Einbeck (kp). Die Bürgerinitiative ,,Sch(l)aufenster“ in Einbeck präsentiert dieser Tage einen nahezu beispiellosen Akt menschlichen Engagements im Kampf gegen das Verschwinden ihrer Geschäftskultur und den Zerfall leerstehender Schaufenster, sowie einen Kampf für die Ästhetisierung jener wichtigen Kulisse ihrer gut 31.000 Einwohner starken Fachwerkstadt. Die Idee der Transformation eines Graufensters zu einem Sch(l)aufenster ist dabei so simpel und gleichzeitig kongenial umgesetzt. Doch jeder Interessierte mag sich darüber auf der eigenen Homepage www.bi-schlaufenster-einbeck.de oder am besten gleich vor Ort ein eigenes Bild machen.
Graufenster, das sind in der Regel leerstehende, zerfallene und mit Zeitungspapier abgedeckte Schaufenster, die nur schwer anzuschauen sind. Je mehr Graufenster eine Stadt zieren desto stärker die Suggestion, dass diese Stadt vom Aussterben bedroht ist.
Um sich nun diesem Problem entgegenzustellen, lud Herr Karl-Heinz Rehkopf am 13. Januar dieses Jahres alle Tatkräftigen Bürger in die Tangobrücke Einbeck ein. Als Folge entstand die Bürgerinitiative Sch(l)aufenster mit Hans-Jürgen Kettler als 1. Vorsitzender und Burgis Sowa als 2. Vorsitzende.

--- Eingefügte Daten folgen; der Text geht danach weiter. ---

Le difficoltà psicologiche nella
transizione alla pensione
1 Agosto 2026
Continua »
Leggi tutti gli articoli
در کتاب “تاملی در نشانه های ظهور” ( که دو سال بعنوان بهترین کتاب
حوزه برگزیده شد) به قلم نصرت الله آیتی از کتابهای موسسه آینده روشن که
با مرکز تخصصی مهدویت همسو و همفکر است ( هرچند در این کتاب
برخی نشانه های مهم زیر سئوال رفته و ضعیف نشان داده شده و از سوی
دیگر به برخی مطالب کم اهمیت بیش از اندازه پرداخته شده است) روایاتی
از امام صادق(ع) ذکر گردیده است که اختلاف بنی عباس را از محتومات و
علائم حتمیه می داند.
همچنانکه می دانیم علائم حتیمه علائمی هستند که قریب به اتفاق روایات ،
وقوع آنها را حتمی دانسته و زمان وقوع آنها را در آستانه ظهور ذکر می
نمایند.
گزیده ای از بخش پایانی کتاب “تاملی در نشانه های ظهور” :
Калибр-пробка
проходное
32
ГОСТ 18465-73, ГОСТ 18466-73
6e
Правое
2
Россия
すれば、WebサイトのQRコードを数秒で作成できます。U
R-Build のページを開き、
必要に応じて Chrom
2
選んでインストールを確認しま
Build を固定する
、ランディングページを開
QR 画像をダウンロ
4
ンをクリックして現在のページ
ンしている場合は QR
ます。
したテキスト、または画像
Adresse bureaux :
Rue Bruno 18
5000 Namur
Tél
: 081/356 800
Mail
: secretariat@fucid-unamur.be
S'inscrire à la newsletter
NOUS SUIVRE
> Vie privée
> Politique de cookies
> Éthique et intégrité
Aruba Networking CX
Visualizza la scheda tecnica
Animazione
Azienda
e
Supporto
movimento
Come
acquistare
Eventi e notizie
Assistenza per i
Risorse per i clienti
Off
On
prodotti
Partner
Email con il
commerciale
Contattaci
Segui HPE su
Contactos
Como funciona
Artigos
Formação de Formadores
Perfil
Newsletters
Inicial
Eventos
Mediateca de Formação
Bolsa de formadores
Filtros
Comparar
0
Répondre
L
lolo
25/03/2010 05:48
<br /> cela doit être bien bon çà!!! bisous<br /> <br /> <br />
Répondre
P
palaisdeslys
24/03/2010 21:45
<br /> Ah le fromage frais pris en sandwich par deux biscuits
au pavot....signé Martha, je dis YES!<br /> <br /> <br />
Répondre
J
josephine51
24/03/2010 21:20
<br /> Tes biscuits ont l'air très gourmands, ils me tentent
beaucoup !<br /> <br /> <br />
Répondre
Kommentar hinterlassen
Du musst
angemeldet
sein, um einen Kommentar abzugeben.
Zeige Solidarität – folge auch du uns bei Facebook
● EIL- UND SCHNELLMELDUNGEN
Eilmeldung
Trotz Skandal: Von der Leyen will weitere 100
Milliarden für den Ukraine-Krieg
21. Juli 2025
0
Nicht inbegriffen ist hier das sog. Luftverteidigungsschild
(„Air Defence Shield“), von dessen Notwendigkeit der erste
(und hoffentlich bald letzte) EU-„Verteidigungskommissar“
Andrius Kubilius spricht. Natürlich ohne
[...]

Das Ziel ist es, die heruntergekommenen Graufenster an Aussteller zu vermitteln, welche, in der Regel aus dem Raum Einbeck stammend, in einem Ästhetisierungsverfahren die Chance bekommen , ihr Unternehmen in einem nun künstlerisch umgestalteten Sch(l)aufenster zu repräsentieren.
Alles geschieht in Absprache mit den Eigentümern der Schaufenster, den Ausstellern und nicht zuletzt der Bürgerinitiative und soll langfristig mit keinerlei Kosten verbunden sein. Für die Umgestaltung lässt man sich gern durch kleine Spenden helfen, wenn es etwa darum geht, einen Eimer Farbe zu kaufen, um dem Gebäude einen schöneren Anstrich zu gewährleisten.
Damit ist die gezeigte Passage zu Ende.